The grounds we have itemized are sufficient for us, and for any sensible member of the public to fear that Council officers may be colluding to falsify the overall consultation results and to suspect that they may be conspiring to stop residents’ elected organisations from discovering the truth, thereby misleading also the Council’s Cabinet, the public and the Government.
The Council has broken its “you will be able to see all the responses” promise by delaying, restricting and finally blocking our formal inspection. The Council has no data protection or privacy defence against us continuing with our formal inspection.
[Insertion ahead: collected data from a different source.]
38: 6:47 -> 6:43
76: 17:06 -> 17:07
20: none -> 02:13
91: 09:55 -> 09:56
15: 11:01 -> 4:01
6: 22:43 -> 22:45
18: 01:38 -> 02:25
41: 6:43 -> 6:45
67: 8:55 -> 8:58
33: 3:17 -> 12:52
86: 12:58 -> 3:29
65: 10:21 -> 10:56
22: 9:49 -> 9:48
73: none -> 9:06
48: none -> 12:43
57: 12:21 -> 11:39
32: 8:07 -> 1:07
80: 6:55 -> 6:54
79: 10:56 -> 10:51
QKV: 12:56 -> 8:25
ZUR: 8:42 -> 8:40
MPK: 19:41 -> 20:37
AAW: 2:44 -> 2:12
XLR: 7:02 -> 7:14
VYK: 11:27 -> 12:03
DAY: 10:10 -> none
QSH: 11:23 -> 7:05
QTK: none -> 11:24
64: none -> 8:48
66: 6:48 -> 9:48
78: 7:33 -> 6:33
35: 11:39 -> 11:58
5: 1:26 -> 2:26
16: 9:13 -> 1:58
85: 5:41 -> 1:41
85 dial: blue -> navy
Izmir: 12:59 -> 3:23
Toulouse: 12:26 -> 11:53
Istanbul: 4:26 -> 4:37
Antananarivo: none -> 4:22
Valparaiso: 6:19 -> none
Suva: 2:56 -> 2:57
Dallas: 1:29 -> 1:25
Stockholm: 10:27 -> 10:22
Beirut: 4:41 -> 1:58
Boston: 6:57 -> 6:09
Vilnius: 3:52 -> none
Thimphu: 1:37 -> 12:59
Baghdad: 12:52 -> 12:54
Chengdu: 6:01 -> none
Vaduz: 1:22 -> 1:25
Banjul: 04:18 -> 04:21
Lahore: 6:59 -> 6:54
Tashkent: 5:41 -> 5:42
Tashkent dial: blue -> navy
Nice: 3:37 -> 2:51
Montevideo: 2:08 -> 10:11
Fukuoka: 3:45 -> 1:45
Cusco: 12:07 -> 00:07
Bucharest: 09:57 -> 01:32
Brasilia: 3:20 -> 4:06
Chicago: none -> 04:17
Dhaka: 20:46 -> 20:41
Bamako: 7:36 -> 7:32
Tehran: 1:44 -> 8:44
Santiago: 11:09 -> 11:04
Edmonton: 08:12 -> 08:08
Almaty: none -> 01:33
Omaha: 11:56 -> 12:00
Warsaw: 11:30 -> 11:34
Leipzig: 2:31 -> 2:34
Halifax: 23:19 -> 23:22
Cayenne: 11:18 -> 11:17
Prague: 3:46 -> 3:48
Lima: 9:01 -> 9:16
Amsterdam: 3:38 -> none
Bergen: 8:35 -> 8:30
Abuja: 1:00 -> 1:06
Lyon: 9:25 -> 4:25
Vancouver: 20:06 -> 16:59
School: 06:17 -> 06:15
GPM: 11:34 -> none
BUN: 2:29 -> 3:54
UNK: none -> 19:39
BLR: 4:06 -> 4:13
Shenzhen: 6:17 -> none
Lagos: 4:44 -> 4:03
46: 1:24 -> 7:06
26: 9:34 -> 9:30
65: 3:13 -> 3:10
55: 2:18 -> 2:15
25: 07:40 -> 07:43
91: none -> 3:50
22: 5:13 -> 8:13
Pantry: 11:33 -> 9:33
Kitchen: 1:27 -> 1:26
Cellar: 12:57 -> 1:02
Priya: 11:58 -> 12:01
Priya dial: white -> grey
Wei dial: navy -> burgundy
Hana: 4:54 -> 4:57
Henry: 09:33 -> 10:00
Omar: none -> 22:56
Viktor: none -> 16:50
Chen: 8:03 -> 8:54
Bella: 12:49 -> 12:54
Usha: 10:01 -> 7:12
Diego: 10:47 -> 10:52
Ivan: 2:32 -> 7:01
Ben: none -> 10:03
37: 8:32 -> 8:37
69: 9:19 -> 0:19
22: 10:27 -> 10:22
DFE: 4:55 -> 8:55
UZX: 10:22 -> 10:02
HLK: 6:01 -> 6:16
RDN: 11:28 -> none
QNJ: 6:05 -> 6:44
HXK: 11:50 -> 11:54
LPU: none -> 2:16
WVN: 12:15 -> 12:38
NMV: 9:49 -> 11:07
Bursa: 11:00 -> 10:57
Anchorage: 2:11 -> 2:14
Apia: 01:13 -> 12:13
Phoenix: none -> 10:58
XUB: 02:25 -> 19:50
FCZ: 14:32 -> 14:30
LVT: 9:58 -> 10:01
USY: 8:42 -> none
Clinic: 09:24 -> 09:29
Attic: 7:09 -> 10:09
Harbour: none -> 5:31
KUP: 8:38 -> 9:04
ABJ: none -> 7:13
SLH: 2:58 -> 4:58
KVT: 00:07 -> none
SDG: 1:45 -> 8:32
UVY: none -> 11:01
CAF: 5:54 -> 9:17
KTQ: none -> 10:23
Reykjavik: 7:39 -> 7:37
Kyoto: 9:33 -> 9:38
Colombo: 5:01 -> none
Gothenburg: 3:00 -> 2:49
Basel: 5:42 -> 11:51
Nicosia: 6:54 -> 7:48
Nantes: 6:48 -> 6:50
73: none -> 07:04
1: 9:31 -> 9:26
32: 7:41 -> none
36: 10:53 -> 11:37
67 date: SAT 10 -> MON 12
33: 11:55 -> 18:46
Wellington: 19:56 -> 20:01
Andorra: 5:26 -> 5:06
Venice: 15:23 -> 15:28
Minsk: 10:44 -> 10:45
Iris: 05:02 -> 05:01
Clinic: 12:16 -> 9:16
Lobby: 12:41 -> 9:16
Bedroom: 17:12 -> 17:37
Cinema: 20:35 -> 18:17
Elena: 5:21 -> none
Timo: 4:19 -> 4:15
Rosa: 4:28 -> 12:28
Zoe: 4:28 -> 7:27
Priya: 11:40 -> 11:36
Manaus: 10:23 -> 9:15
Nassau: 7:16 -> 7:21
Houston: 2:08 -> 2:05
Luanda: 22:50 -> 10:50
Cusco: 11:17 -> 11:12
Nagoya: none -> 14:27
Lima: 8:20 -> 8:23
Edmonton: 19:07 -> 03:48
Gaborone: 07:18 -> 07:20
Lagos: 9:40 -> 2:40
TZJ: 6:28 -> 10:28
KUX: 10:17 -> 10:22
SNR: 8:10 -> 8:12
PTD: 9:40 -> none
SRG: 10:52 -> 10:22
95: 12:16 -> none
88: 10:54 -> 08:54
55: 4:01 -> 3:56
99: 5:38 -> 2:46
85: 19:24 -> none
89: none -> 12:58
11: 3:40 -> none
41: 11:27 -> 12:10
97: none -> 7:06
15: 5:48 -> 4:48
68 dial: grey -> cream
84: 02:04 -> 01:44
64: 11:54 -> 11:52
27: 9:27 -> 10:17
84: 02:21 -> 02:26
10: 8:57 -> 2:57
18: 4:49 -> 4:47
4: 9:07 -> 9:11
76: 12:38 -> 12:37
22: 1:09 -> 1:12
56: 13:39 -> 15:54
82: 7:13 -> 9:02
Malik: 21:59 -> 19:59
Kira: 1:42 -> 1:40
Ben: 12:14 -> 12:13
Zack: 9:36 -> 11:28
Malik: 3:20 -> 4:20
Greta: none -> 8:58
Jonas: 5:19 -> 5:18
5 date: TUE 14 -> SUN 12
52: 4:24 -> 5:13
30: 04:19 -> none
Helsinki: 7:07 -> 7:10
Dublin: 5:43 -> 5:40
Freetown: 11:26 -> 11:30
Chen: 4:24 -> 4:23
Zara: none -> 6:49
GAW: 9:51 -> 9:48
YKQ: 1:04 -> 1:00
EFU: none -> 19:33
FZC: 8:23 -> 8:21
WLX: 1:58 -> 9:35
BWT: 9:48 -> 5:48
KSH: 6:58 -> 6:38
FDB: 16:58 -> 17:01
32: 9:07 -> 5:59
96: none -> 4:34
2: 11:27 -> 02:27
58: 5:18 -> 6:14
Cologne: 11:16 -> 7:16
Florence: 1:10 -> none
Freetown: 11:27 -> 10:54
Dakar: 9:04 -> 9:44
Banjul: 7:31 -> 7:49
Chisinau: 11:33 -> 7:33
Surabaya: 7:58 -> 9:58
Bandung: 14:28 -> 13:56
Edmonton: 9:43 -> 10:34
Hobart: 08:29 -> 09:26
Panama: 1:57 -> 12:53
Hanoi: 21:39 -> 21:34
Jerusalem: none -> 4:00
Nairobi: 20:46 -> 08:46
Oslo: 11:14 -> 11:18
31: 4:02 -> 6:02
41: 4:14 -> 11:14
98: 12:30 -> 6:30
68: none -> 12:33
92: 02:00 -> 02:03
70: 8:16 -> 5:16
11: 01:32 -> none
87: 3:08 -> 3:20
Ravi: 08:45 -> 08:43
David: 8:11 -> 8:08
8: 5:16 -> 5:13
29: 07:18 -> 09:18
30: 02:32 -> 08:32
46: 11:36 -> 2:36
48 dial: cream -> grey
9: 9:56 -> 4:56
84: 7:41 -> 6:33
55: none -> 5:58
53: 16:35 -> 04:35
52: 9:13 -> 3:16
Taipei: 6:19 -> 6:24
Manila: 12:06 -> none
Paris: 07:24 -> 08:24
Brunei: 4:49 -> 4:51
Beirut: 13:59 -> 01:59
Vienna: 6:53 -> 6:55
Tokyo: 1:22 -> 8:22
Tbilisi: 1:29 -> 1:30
We have detected evidence of systematic bias: it is our duty to resume our formal inspection in the public interest, in the defence of our homes and community, and in the cause of national policy, which is Localism and the Big Society.
The Council will make itself incapable of sustaining any case that it has validated its analysis through independent inspection, unless, and immediately, it:
- Restores and maintains continued access for us to scrutinize the categorization and genuineness of response forms, without time limit, so we may complete our formal inspection absent unreasonable restrictions;
- Commissions an independent analysis of the response forms to be undertaken by a neutral assessor appointed with our agreement; and
- Institutes a formal Review under the Freedom of Information Act of the Council’s handling of the request we made on 18 April to take up its invitation for residents to see all the responses, since more than 20 working days have elapsed within the time it is statutory for you to provide a satisfactory response.
West Ken & Gibbs Green Community Homes Ltd
West Kensington Estate Tenants & Residents Association
Gibbs Green & Dieppe Close Tenants & Residents Association
Cc: Derek Myers, Chief Executive LBHF; Greg Clark, Minister for Decentralisation and Planning; Andy Slaughter MP; The Information Commissioner; WKGGCH Board Members.